Come superare la paura di morire: liberarsi dall’ansia della morte che deriva dalla preoccupazione di perdere il controllo

La paura della morte e di una malattia potenzialmente mortale è parte di ognuno di noi. Morire, infatti, rappresenta la forma più estrema di perdita di controllo sulla nostra vita.
Le indagini sulla popolazione hanno documentato un aumento della richiesta di informazioni sull’eutanasia ed il suicidio assistito non concentrandosi sulla popolazione di persone anziane con patologie croniche ed omettendo informazioni dettagliate sullo stato socioculturale o sulle variazioni dello stato di salute. Uno studio ha descritto le idee degli anziani olandesi gravemente malati sulla possibilità di morire il prima possibile accelerando il processo di morte. Lo studio epidemiologico prospettico è durato un anno. I partecipanti sono stati valutati a casa attraverso interviste e questionari negli anni 1994 (n=632) e 1995 (n=575). Le variabili indipendenti erano socioculturali (età, sesso, reddito, istruzione, affiliazione religiosa, forza della fede), relative alla salute fisica (numero di patologie croniche, problemi funzionali) e alla salute mentale (soddisfazioni nella vita, ansia, depressione e sintomi nevrotici). Le variabili dipendenti erano le seguenti: preoccupazione o paura della morte, paura del processo di decadimento psicofisico, atteggiamento verso un eventuale mezzo per accelerare la morte. Dai risultati sono emersi livelli bassi e stabili di preoccupazione o paura per la morte. I timori occasionali ma non persistenti relativi al processo di morte erano molto comuni. La paura della morte era strettamente legata alla condizione clinica, in particolare allo stato di salute mentale. Le considerazioni relative ad un eventuale strumento per accelerare la morte erano fortemente correlate alle variabili socioculturali, in particolare alla fede e all’affiliazione religiosa. Durante il follow-up di un anno nel 25% dei soggetti si è osservata una tendenza verso minori paure della morte e minor richiesta di mezzi per accelerare la morte in relazione ai livelli di ansia e depressione. Le preoccupazioni relative alla morte, quindi, sembrerebbero fortemente legate allo stato di salute mentale. Gli atteggiamenti relativi al desiderio di accelerare la morte, invece, sarebbero principalmente legati alla fede religiosa oltre che allo stato psicofisico. La presenza di disturbi psichici può amplificare il livello d’angoscia associata alla prospettiva di morte (Sullivan et al., 1998).

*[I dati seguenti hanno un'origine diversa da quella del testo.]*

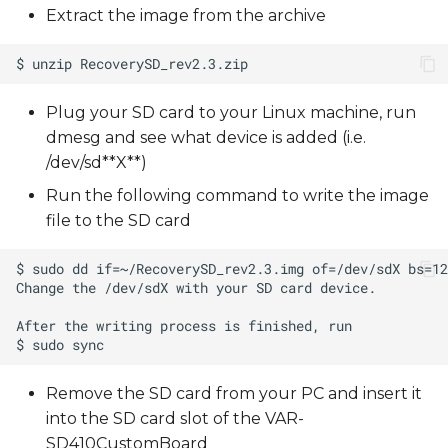
Extract the image from the archive
Plug your SD card to your Linux machine, run
dmesg and see what device is added (i.e.
/dev/sd**X**)
Run the following command to write the image
file to the SD card
Remove the SD card from your PC and insert it
into the SD card slot of the VAR-
SD410CustomBoard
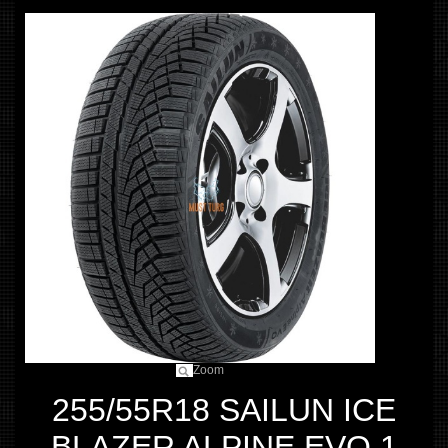
Zoom
255/55R18 SAILUN ICE
BLAZER ALPINE EVO 1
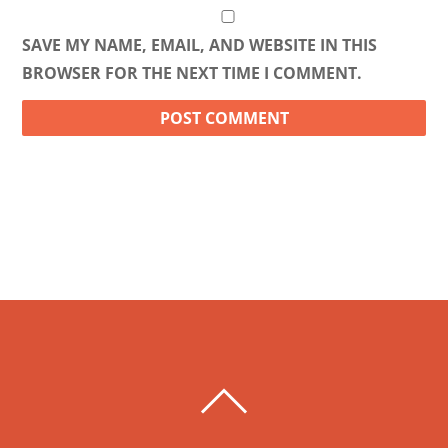
SAVE MY NAME, EMAIL, AND WEBSITE IN THIS
BROWSER FOR THE NEXT TIME I COMMENT.
BACK
TO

A causa dell’invecchiamento della popolazione cinese la necessità di un’assistenza palliativa è aumentata. Una ricerca ha esaminato in che misura i pazienti cinesi più anziani erano disposti a rispondere a domande sulla morte, sulla paura di morire e sul loro desiderio di utilizzare un supporto avanzato alla vita in gravi condizioni di salute. Il campione reclutato nella ricerca comprendeva 993 pazienti ricoverati. Dai risultati è emerso che la maggioranza dei pazienti anziani era disposta a rispondere a domande sulla morte. Circa un terzo dei pazienti non aveva paura della morte ed i pazienti più anziani avevano meno probabilità di temere la morte. Più del 50% dei pazienti ha risposto che non avrebbe scelto un supporto avanzato di vita in gravi condizioni di salute (Chen et al., 2017).

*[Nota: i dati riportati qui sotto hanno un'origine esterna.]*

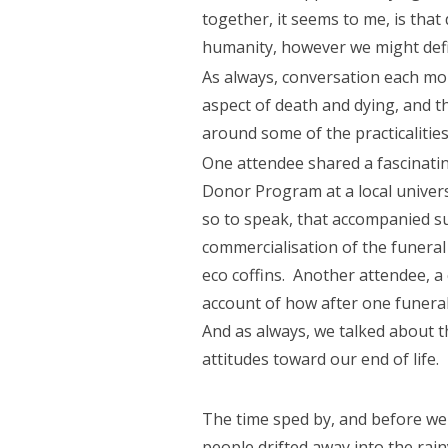
together, it seems to me, is that
humanity, however we might define
As always, conversation each mon
aspect of death and dying, and 
around some of the practicalitie
One attendee shared a fascinati
Donor Program at a local universit
so to speak, that accompanied su
commercialisation of the funeral
eco coffins. Another attendee, a
account of how after one funera
And as always, we talked about t
attitudes toward our end of life.
The time sped by, and before we 
people drifted away into the rai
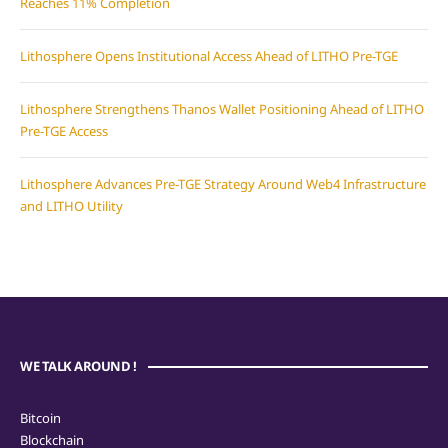
Reaches 11% Completion
Lithosphere Opens Institutional Access Ahead of LITHO Pre-TGE
Lithosphere Strengthens Thanos Wallet Positioning Ahead of LITHO
Pre-TGE Access
Lithosphere Advances Pre-TGE Strategy Around Web4 Infrastructure
and LITHO Utility
WE TALK AROUND !
Bitcoin
Blockchain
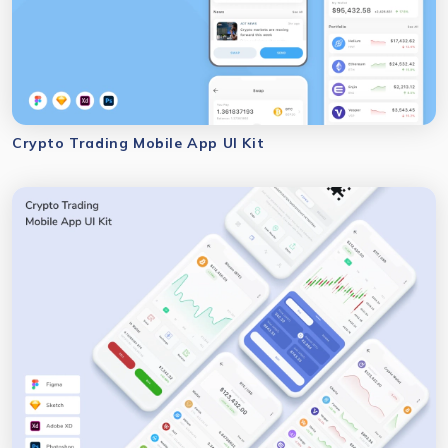
Crypto Trading Mobile App UI Kit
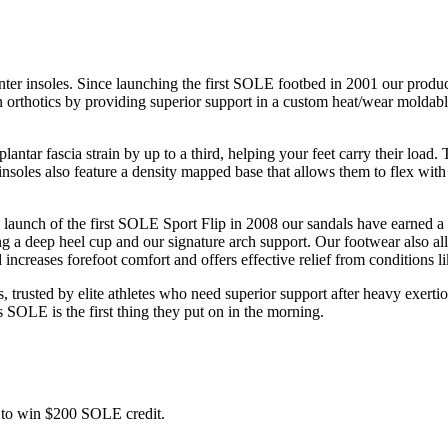
nter insoles. Since launching the first SOLE footbed in 2001 our product
n orthotics by providing superior support in a custom heat/wear moldable
antar fascia strain by up to a third, helping your feet carry their loa
nsoles also feature a density mapped base that allows them to flex with y
 launch of the first SOLE Sport Flip in 2008 our sandals have earned a 
 deep heel cup and our signature arch support. Our footwear also all boa
d increases forefoot comfort and offers effective relief from conditions
, trusted by elite athletes who need superior support after heavy exerti
s SOLE is the first thing they put on in the morning.
ce to win $200 SOLE credit.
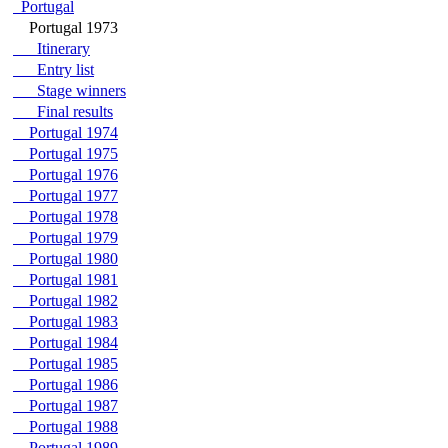
Portugal
Portugal 1973
Itinerary
Entry list
Stage winners
Final results
Portugal 1974
Portugal 1975
Portugal 1976
Portugal 1977
Portugal 1978
Portugal 1979
Portugal 1980
Portugal 1981
Portugal 1982
Portugal 1983
Portugal 1984
Portugal 1985
Portugal 1986
Portugal 1987
Portugal 1988
Portugal 1989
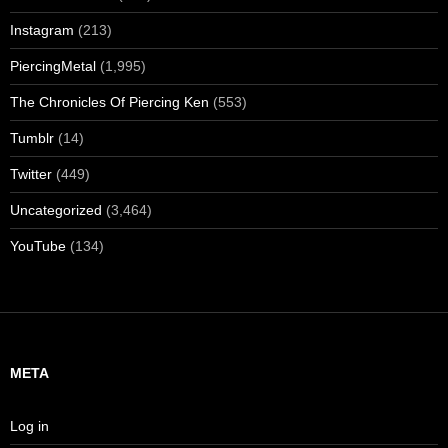
Instagram
(213)
PiercingMetal
(1,995)
The Chronicles Of Piercing Ken
(553)
Tumblr
(14)
Twitter
(449)
Uncategorized
(3,464)
YouTube
(134)
META
Log in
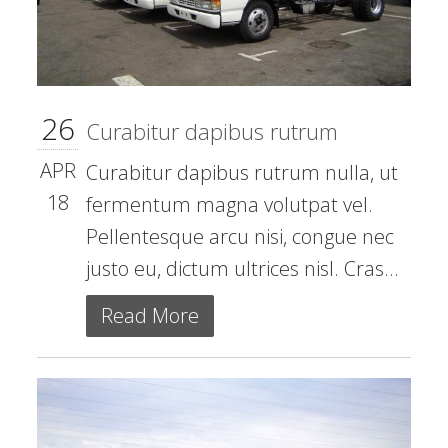
26
Curabitur dapibus rutrum
APR
Curabitur dapibus rutrum nulla, ut
18
fermentum magna volutpat vel.
Pellentesque arcu nisi, congue nec
justo eu, dictum ultrices nisl. Cras...
Read More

La necessità di provvedimenti per l’attuazione di cure palliative per i detenuti in età avanzata ha sollevato numerose discussioni. La scarsa ricerca relativa a questo argomento in Europa potrebbe dipendere da una scarsa considerazione delle esigenze dei detenuti più anziani con una prospettiva di morte in carcere. Sono state condotte 35 interviste qualitative con detenuti di età compresa tra i 51 ed i 71 anni in 12 prigioni svizzere per valutare pensieri sulla morte e sulla paura di morire. Circa la metà dei prigionieri ha riferito di aver pensato di morire in prigione: mentre alcuni hanno citato la morte in relazione a pensieri suicidi, altri hanno ipotizzato di morire per malattia. I temi valutati comprendevano pensieri generali sulla morte o sulla paura di morire, conteggio delle morti di altri detenuti, disponibilità di strumenti di fine vita, relazioni sociali e desiderio di morire al di fuori della prigione. Dare rilevanza alle esigenze dei detenuti che invecchiano in Svizzera potrebbe essere un primo passo verso l’attuazione di servizi palliativi nelle carceri (Handtke & Wangmo, 2014).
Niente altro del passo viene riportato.